12-240/Fields' Further proof
12-240/Classnotes for Tuesday September 11
In the first class, Professor says something about particular fields. Forgive me, because I am an international student, if I can not express information precisely.
About: F(n)
F(1) F(2) and F(3) are a field, but F(4) is not. Professor said that any number n which is not a prime number can not "form" a field F(n)
If you do not understand what the F(n) means, you can look through the file "12-240/Classnotes for Tuesday September 11"
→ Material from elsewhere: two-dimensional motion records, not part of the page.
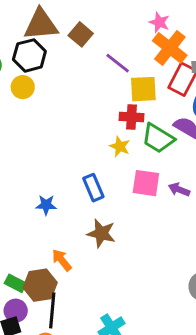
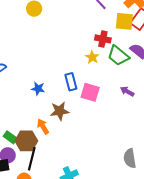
yellow square: (143, 89) -> (124, 21), moved
pink square: (146, 183) -> (90, 92), moved
brown star: (101, 233) -> (60, 111), moved, turned -30

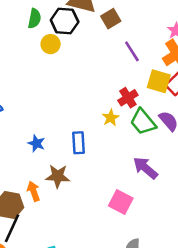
red cross: (103, 39) -> (128, 98), turned 35
purple arrow: (127, 91) -> (145, 168), size x1.5
pink square: (90, 92) -> (121, 202), moved

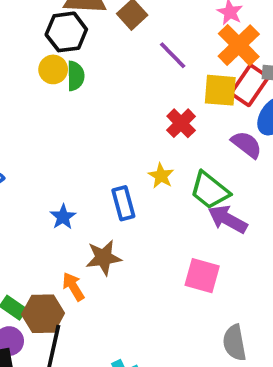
green semicircle: (34, 19) -> (76, 76), moved
yellow star: (111, 118) -> (161, 176), moved
green trapezoid: (143, 122) -> (210, 190), moved
blue star: (36, 143) -> (63, 217), turned 30

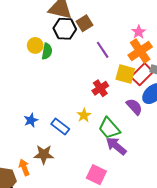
black hexagon: (66, 32) -> (65, 29), moved
blue rectangle: (123, 203) -> (60, 127), turned -48
blue star: (63, 217) -> (31, 120), moved

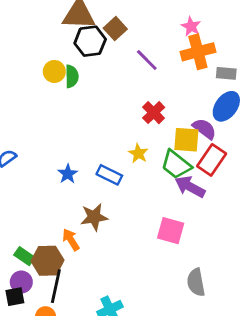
orange cross: (140, 51) -> (198, 52), turned 30
yellow square: (125, 74) -> (186, 140), moved
red rectangle: (142, 74) -> (212, 160), moved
Why all the numbers which are not prime numbers can not form a field F(n)?
Here is the proof.
If we have a field F(n), and n=a*b (a,b,n∈ N*, a,b≠1) , which means n is not a prime number.
IN defination of multiplication
- 0 1 2 3 .......... b.......n-1
0 0 0 0 0 ...........0........0
1 0 . . . ......................
2 0 . . . ......................
3 0 . . . ......................
4 0 . . . ......................
.. 0 . . . ......................
a 0 (a) (2a) (3a).........(a*b)....(n-1)*a ( in this row, every element mod n)
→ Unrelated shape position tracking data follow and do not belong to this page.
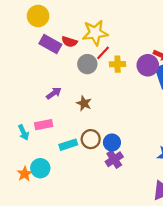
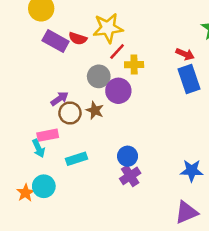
gray circle: (87, 64) -> (99, 76), moved
purple circle: (148, 65) -> (118, 91), moved
cyan arrow: (24, 132) -> (39, 148), moved
brown circle: (91, 139) -> (70, 113), moved

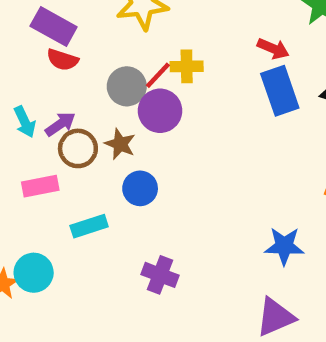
red semicircle: (78, 38) -> (62, 60), moved
red line: (117, 52) -> (158, 75), moved
cyan arrow: (39, 148) -> (25, 122), moved
blue circle: (128, 156) -> (140, 188), moved
purple cross: (130, 176) -> (160, 275), moved, turned -36

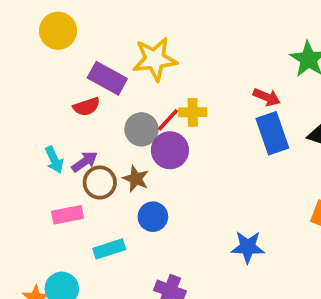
purple rectangle: (54, 26) -> (107, 78), moved
red semicircle: (62, 60) -> (86, 107), turned -36
blue star: (284, 246) -> (248, 247), moved

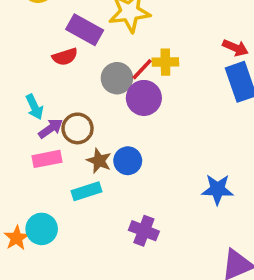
purple arrow: (85, 162) -> (51, 128), moved
brown star: (136, 179) -> (99, 161), moved

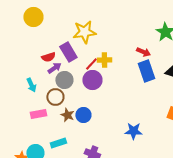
purple rectangle: (85, 30) -> (68, 52), moved, turned 30
gray circle: (117, 78) -> (64, 80), moved
purple arrow: (51, 128) -> (54, 68), moved
cyan rectangle: (86, 191) -> (58, 143), moved

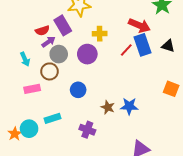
red arrow: (143, 52) -> (139, 25), size x1.5
red line: (91, 64) -> (126, 50), moved
brown star: (67, 115) -> (108, 107), moved

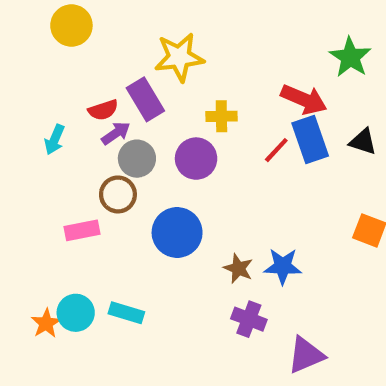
cyan arrow: (25, 59) -> (55, 140), moved, turned 48
blue circle: (78, 90) -> (177, 233), size x1.5
cyan rectangle: (53, 118) -> (126, 313), moved, turned 35
purple cross: (87, 130) -> (249, 319), moved

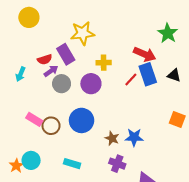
brown circle: (118, 194) -> (51, 126), moved
pink rectangle: (82, 230) -> (34, 119), turned 42
cyan rectangle: (126, 313) -> (72, 164), moved

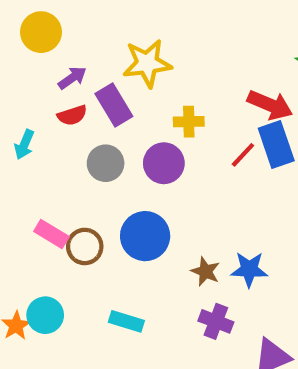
purple arrow: (51, 71) -> (72, 78), moved

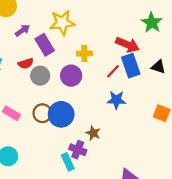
red semicircle: (72, 115) -> (26, 63), moved
brown circle: (85, 246) -> (42, 113), moved
blue star: (249, 269) -> (116, 100), moved
cyan rectangle: (126, 321) -> (68, 162), moved, turned 49
purple cross: (216, 321) -> (78, 150), moved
....0.....................................
....0.....................................
....0.....................................
....0.....................................
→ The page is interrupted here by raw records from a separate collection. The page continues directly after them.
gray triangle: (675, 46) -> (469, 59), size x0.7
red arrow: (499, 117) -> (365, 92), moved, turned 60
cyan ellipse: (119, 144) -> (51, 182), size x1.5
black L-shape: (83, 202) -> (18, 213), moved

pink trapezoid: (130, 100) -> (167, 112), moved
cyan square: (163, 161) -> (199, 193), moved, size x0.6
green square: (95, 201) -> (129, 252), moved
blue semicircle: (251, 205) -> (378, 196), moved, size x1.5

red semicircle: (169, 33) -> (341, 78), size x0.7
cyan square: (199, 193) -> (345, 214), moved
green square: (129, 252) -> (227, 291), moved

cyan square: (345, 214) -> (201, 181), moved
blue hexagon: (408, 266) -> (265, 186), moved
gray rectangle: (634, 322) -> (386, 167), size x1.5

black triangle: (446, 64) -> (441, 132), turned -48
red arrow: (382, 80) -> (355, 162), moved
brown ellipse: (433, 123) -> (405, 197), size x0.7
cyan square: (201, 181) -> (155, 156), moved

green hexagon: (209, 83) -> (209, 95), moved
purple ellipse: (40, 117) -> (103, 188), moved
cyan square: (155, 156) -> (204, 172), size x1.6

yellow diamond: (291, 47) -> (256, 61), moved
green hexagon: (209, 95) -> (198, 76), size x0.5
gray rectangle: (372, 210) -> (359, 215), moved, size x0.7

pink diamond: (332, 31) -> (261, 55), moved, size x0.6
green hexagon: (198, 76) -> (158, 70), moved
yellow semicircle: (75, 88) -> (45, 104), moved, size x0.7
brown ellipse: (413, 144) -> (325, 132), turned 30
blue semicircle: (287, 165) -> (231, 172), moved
(n-1) 0................................... see the (a+1)th row
There must be a "1" in this row, actually each row or column, to meet the rule :Existence of Negatives/Inverses. (About the rule, seen in the file "12-240/Classnotes for Tuesday September 11")
So if F(n) is a field, then
there must exist k,m ∈N*, m<n
to meet the equation:
m*a=k*n+1
And we know that n=ab
So m*a=k*a*b+1 (a≠1)
Hence m=k*b+1/a
unless a=1
m will not exist, because m should be an integer. so F(n), when n is not a prime number, is not a field.
There is a large need for me to improve my format. Editing is welcomed.
PS: But till now, there are still some questions existing.
How can we prove that a prime number N can absolutely form a field? Is there any exception?
I am still working on it.
----Michael.Wang